Marc 13, 14

Lorsque vous verrez l’Abomination de la désolation installée là où elle ne doit pas être – que le lecteur comprenne ! – alors, ceux qui seront en Judée, qu’ils s’enfuient dans les montagnes ;

Lorsque vous verrez l’Abomination de la désolation installée là où elle ne doit pas être – que le lecteur comprenne ! – alors, ceux qui seront en Judée, qu’ils s’enfuient dans les montagnes ;
Louis-Claude Fillion
Sur les mots abomination de la désolation, voyez l’Évangile selon S. Matthieu, Matth. 24, 15. Dans le texte grec, ils sont précédés de l’article, ce qui parait supposer que Notre-Seigneur parlait d’une chose connue et attendue en Palestine. Et en effet, aucun Juif n’ignorait la prophétie de Daniel. « Abomination de la désolation » était donc un terme technique pour désigner d’affreux malheurs qui devaient fondre sur la ville sainte et plus spécialement sur le lieu saint.

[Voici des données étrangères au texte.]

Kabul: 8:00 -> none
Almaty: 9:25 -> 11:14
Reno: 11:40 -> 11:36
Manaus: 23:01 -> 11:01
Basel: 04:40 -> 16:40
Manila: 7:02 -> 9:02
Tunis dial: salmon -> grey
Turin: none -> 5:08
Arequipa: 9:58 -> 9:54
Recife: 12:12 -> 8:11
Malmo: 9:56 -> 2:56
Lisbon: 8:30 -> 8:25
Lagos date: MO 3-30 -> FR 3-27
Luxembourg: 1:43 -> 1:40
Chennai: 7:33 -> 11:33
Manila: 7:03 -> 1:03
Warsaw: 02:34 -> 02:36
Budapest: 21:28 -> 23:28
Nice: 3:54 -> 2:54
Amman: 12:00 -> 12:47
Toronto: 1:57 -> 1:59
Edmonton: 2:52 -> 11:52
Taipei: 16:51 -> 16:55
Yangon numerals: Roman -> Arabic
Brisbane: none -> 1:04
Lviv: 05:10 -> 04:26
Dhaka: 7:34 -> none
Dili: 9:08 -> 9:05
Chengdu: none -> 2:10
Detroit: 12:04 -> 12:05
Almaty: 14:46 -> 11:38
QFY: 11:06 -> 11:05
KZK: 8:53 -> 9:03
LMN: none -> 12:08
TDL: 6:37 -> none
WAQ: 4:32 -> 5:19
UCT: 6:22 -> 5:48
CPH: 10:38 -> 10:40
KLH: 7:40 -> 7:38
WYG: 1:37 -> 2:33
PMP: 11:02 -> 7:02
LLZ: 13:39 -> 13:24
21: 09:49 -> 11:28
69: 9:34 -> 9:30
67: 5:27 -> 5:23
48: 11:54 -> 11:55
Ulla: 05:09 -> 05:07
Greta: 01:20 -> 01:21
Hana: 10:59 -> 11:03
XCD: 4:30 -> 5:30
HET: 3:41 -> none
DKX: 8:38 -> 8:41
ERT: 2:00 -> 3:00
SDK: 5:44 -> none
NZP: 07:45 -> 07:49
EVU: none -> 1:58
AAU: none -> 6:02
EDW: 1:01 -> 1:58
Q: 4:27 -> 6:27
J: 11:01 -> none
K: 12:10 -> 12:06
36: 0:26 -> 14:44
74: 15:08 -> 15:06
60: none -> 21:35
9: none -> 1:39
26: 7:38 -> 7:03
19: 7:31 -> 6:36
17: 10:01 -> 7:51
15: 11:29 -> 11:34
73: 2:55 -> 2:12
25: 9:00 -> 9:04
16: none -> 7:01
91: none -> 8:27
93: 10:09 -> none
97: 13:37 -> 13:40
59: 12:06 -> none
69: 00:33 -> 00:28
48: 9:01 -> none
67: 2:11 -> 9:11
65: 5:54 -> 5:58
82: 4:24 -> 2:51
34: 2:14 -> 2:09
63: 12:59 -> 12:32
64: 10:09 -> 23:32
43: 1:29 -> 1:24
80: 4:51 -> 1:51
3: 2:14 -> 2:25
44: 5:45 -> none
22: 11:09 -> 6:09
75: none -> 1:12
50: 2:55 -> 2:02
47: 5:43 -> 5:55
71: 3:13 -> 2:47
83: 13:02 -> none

Le terme grec traduit par désolation provient du verbe « provoquer le dégoût » (surtout par une mauvaise odeur) et n’apparaît que six fois dans les écrits du Nouveau Testament : ici, dans le passage parallèle de Matth. 24, 45 ; Luc 16, 4, 5 ; Ap 17, 4, 5 ; 21, 27. Les Septante appliquent ce substantif aux idoles et à tout ce qui se rattache au culte païen. Cf. 1R 11, 5, 33 ; 2R 16, 3 ; 21, 2, etc. — Immédiatement après cette locution obscure, on lit dans la Recepta : « dont a parlé le prophète Daniel ». Mais c’est là probablement une glose apocryphe, ou du moins empruntée à la rédaction de S. Matthieu. — Établie là où il ne faut pas. C’est-à-dire, d’après S. Matthieu, « dans le lieu saint », dans le temple, que son caractère sacré devrait préserver de toute profanation. — Que celui qui lit comprenne. Avertissement pressant, glissé selon toute vraisemblance par l’Évangéliste au milieu des paroles de Notre-Seigneur [496]. — Alors : immédiatement après l’apparition de l’affreux malheur prédit par Daniel, il faudra fuir sans hésiter. — Que tous ceux qui sont dans la Judée s’enfuient... De toutes les provinces juives, c’est la Judée qui eut le plus à souffrir, soit de la part des Romains, soit de la part des Zélotes, durant l’horrible guerre qui se termine par la ruine de l’État juif. De là cet avis spécial à l’adresse des chrétiens qui y avaient établi leur résidence.
Saint Théophylacte d'Ohrid
Ou bien, «l'abomination de la désolation», c'est l'entrée des ennemis par violence dans la ville.
La Glose
Après avoir décrit les signes précurseurs de la destruction de la ville de Jérusalem, Notre-Seigneur prédit les circonstances qui doivent l'accompagner: «Lorsque vous verrez l'abomination», etc.
Saint Bède le Vénérable
Lorsque l'Esprit saint nous invite à l'intelligence du texte sacré, c'est une preuve qu'il renferme un sons spirituel. Or, on peut entendre cette abomination, ou de l'Antéchrist, on de l'image de César, que Pilate plaça dans le temple, ou de la statue équestre d'Adrien, qui demeura longtemps dans le saint des saints, en effet, le mot abomination dans le langage de l'Ancien Testament est souvent synonyme d'idole ( Dt 7, 25; 4 R 23, 16; Ez 7, 20). Il ajoute: «De la désolation», parce que ces idoles ont été placées dans le temple désert et désolé.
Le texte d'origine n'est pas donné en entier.